▶ _Work to complete_
Going line by line through the data below, report how many lines include the word "خرید", with nothing added.

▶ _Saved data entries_

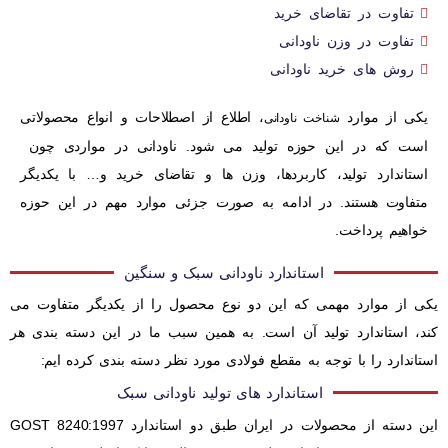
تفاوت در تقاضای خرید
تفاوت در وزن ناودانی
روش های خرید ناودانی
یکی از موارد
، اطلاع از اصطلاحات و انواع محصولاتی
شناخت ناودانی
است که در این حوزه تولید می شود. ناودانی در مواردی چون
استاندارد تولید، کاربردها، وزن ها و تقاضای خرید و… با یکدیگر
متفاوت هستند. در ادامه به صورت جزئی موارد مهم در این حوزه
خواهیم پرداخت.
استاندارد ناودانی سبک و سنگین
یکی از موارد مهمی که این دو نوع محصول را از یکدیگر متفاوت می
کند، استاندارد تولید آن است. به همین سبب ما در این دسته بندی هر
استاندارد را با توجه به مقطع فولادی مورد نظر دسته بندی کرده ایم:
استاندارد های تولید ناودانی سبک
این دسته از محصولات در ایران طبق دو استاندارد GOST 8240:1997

▶ _Output of the exercise_
3